> [EXERCISE REQUIREMENTS] Copy, exactly and without additions, every line in the records below from the one holding "Tata Parts (255, 1799)" through the one holding "Login (1106, 44)", both ends included.

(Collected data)
+++++
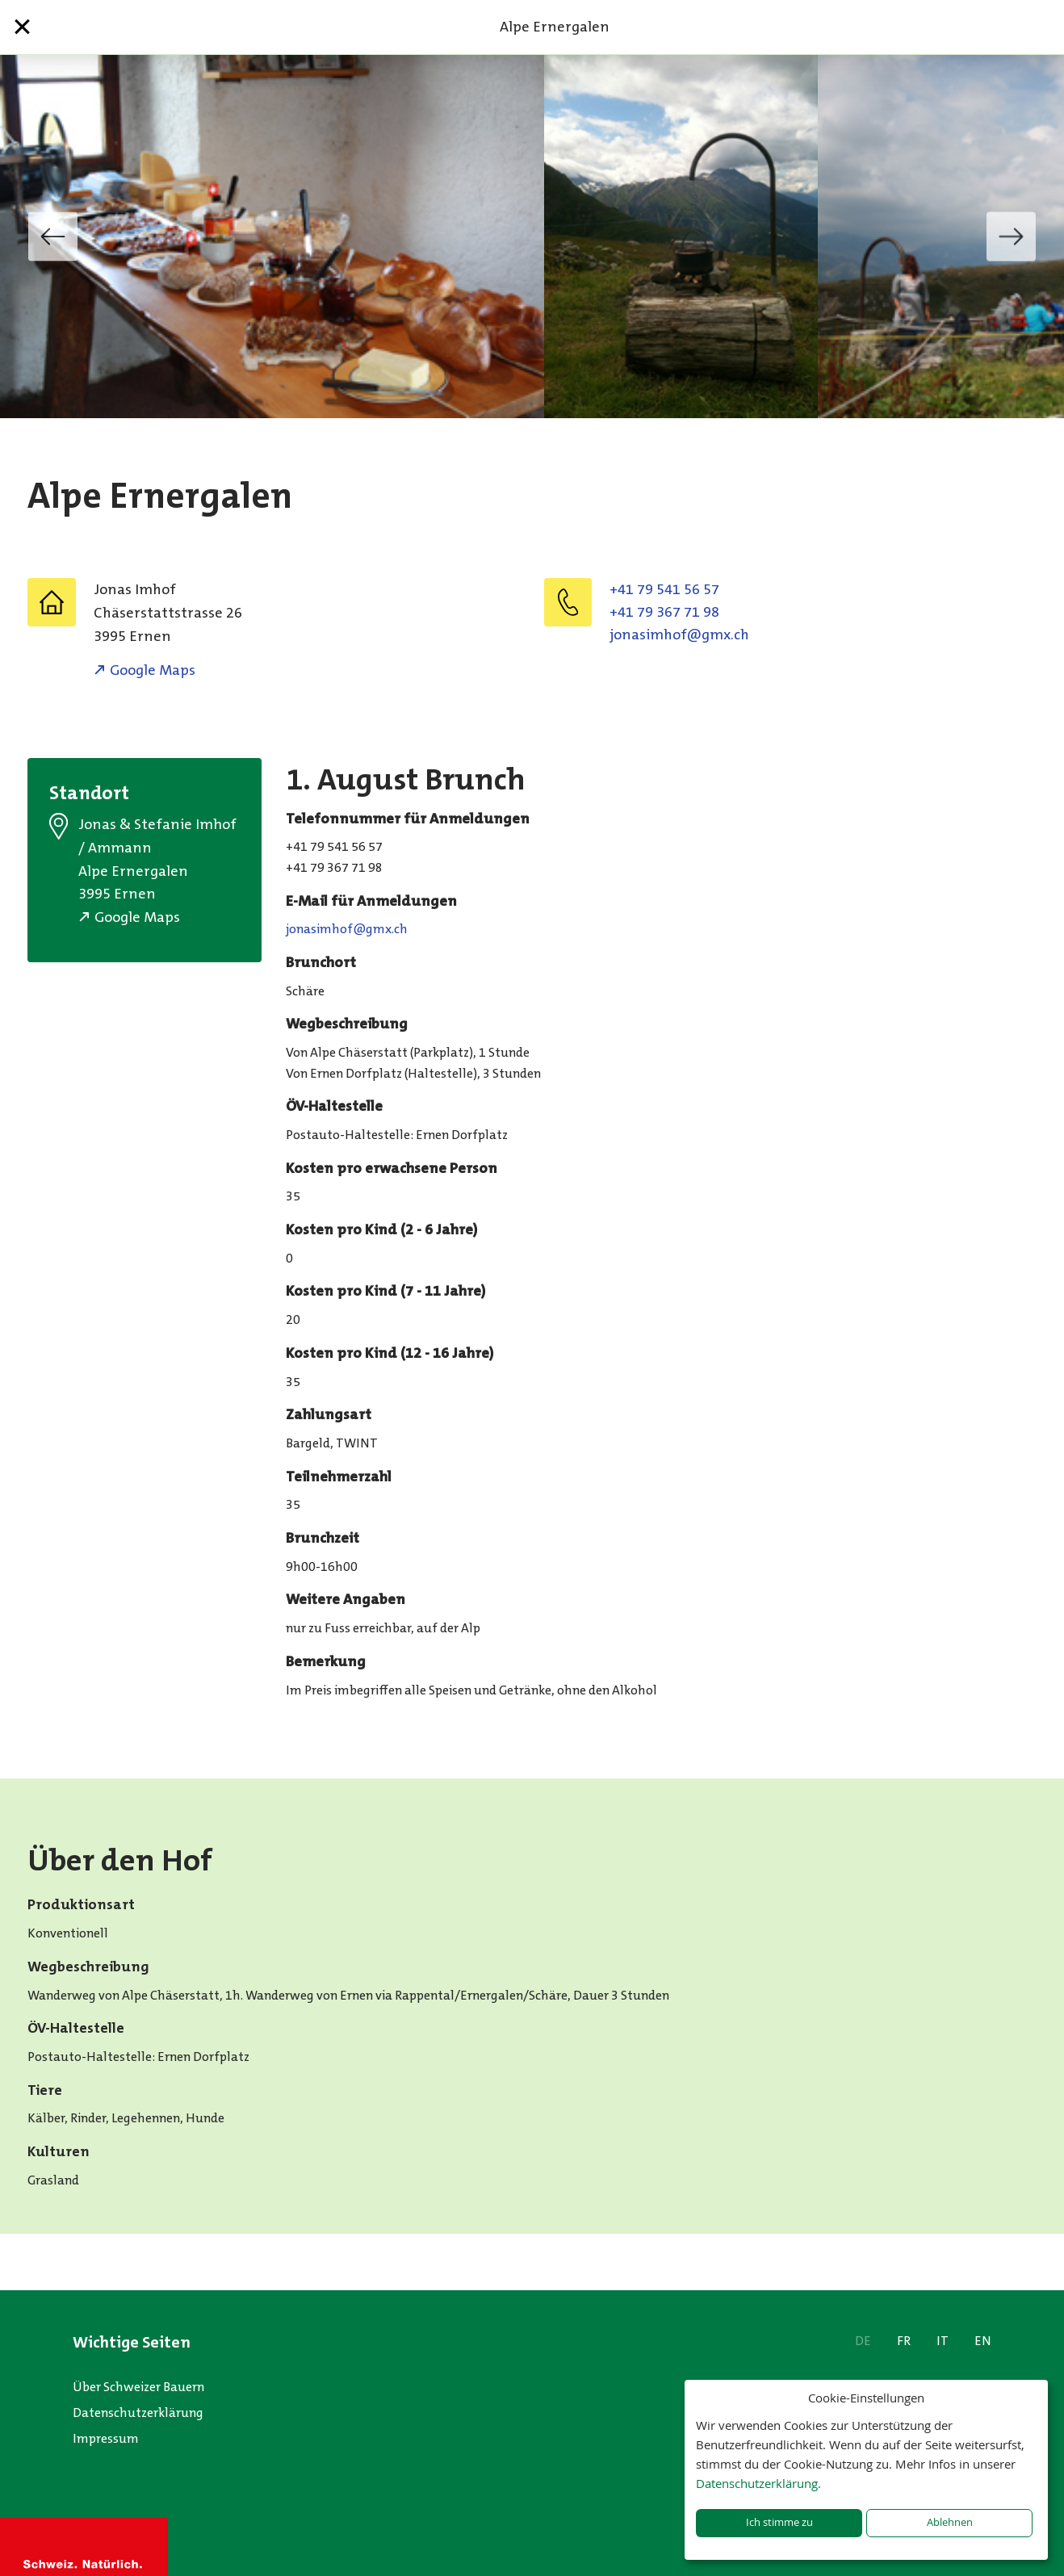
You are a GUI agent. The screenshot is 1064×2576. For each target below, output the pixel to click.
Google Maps (152, 670)
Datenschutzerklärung (138, 2412)
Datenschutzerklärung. (758, 2483)
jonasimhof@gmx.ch (679, 634)
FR (904, 2340)
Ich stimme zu (779, 2522)
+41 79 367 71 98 (664, 612)
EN (982, 2340)
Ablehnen (950, 2522)
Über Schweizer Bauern (138, 2386)
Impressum (106, 2438)
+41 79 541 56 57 (664, 589)
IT (942, 2340)
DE (863, 2340)
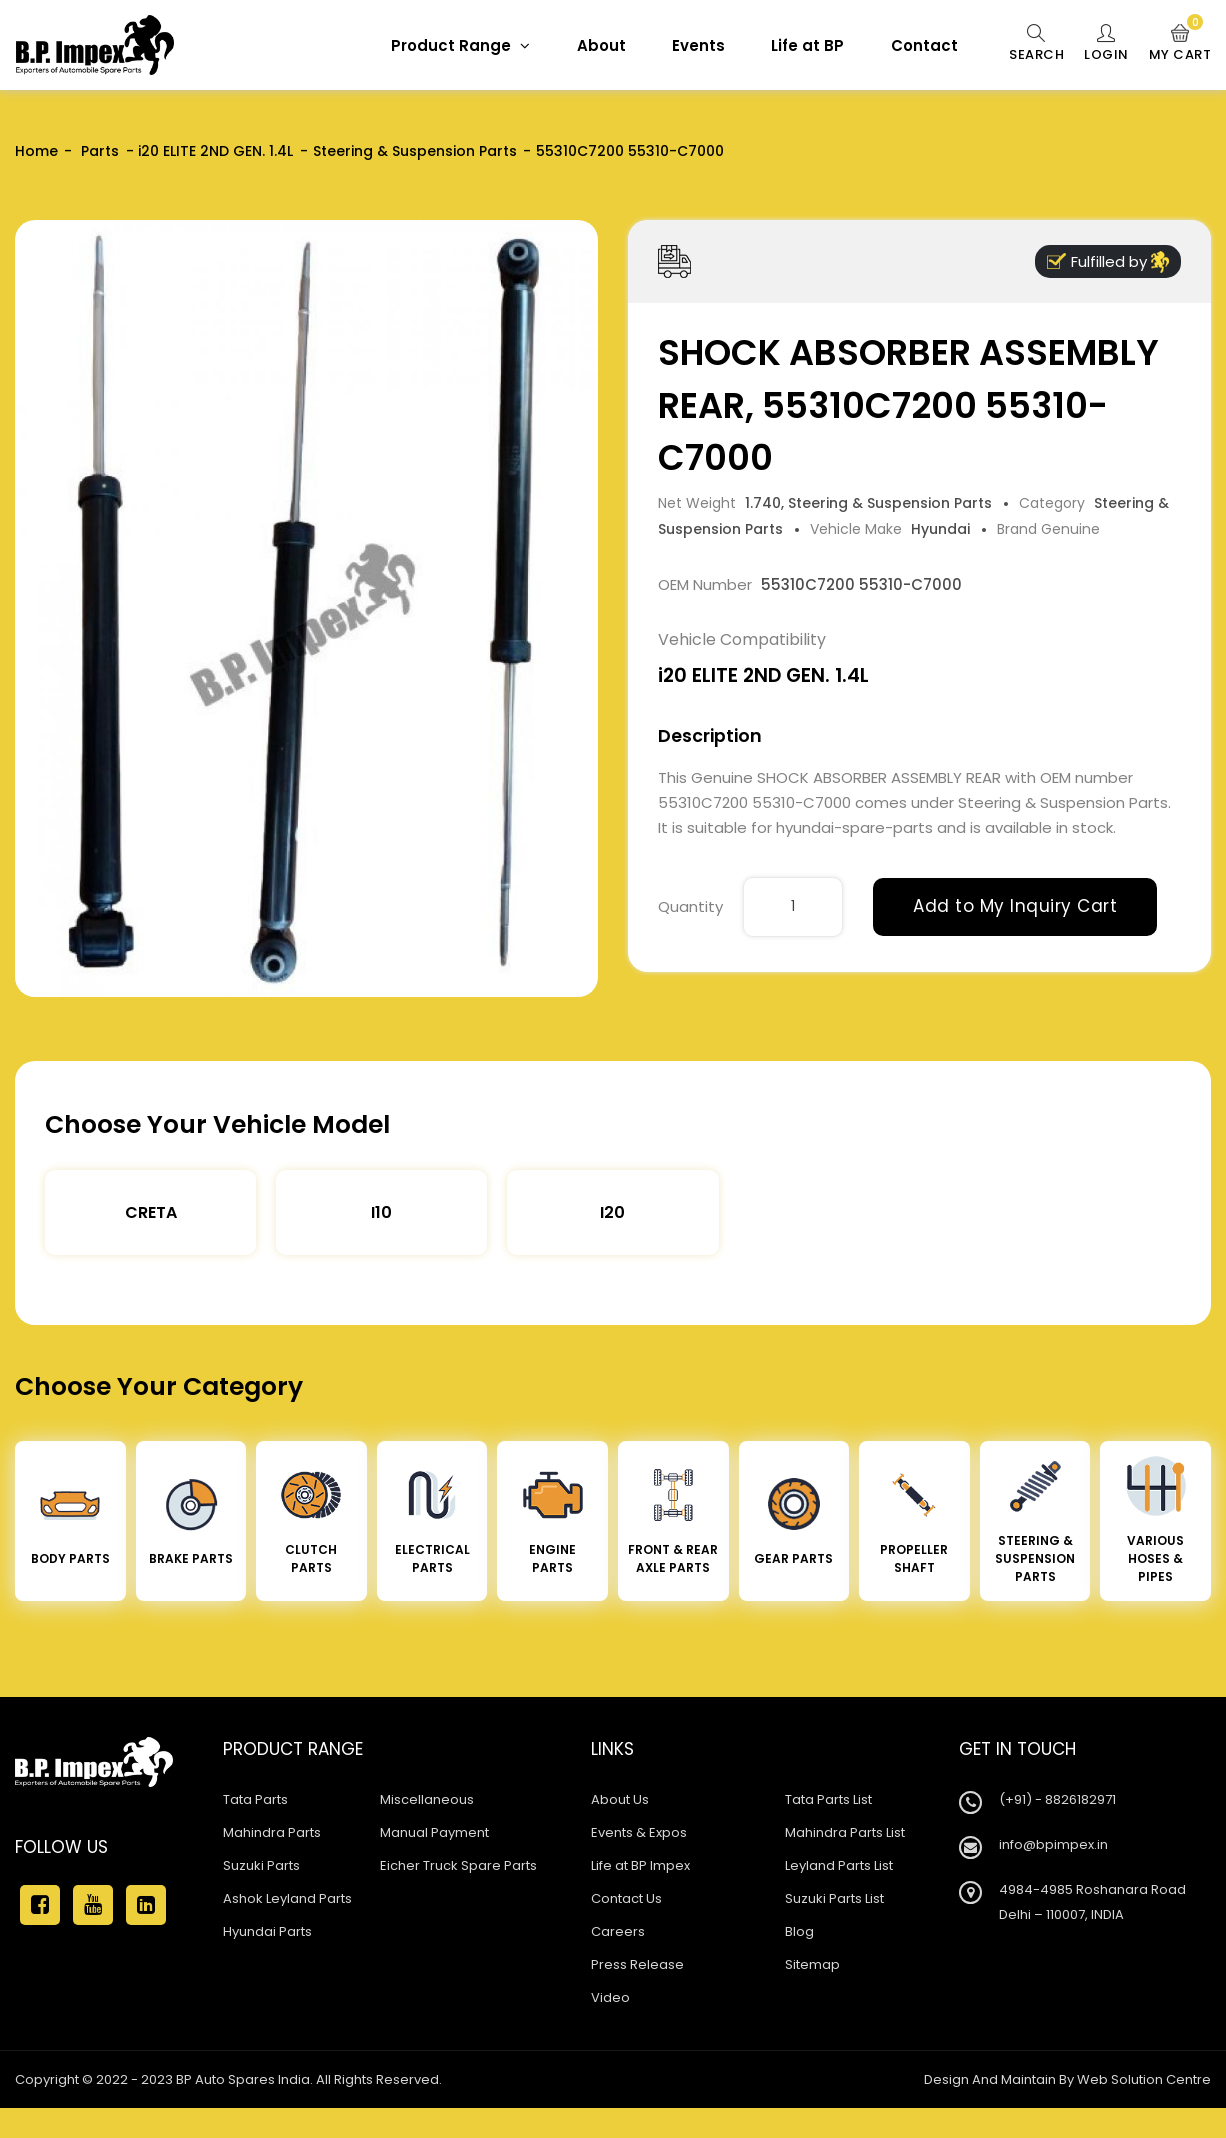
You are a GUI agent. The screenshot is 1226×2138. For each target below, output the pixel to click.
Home (36, 151)
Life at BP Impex (640, 1865)
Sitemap (812, 1964)
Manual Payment (434, 1832)
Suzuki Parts (261, 1865)
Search (1036, 44)
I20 (612, 1212)
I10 (381, 1212)
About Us (620, 1799)
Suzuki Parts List (834, 1898)
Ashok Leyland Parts (287, 1898)
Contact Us (626, 1898)
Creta (151, 1212)
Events (698, 45)
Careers (618, 1931)
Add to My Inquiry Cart (1015, 906)
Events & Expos (639, 1832)
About (601, 45)
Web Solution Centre (1144, 2079)
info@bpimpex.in (1053, 1844)
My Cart (1180, 44)
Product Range (460, 45)
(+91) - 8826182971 (1057, 1799)
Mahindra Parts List (845, 1832)
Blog (799, 1931)
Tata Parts (255, 1799)
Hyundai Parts (267, 1931)
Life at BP (807, 45)
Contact (924, 45)
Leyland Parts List (839, 1865)
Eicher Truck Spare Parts (458, 1865)
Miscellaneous (427, 1799)
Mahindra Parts (272, 1832)
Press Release (637, 1964)
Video (610, 1997)
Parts (98, 151)
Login (1106, 44)
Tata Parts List (828, 1799)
+++++
> [EXERCISE OUTPUT]
Tata Parts (255, 1799)
Hyundai Parts (267, 1931)
Life at BP (807, 45)
Contact (924, 45)
Leyland Parts List (839, 1865)
Eicher Truck Spare Parts (458, 1865)
Miscellaneous (427, 1799)
Mahindra Parts (272, 1832)
Press Release (637, 1964)
Video (610, 1997)
Parts (98, 151)
Login (1106, 44)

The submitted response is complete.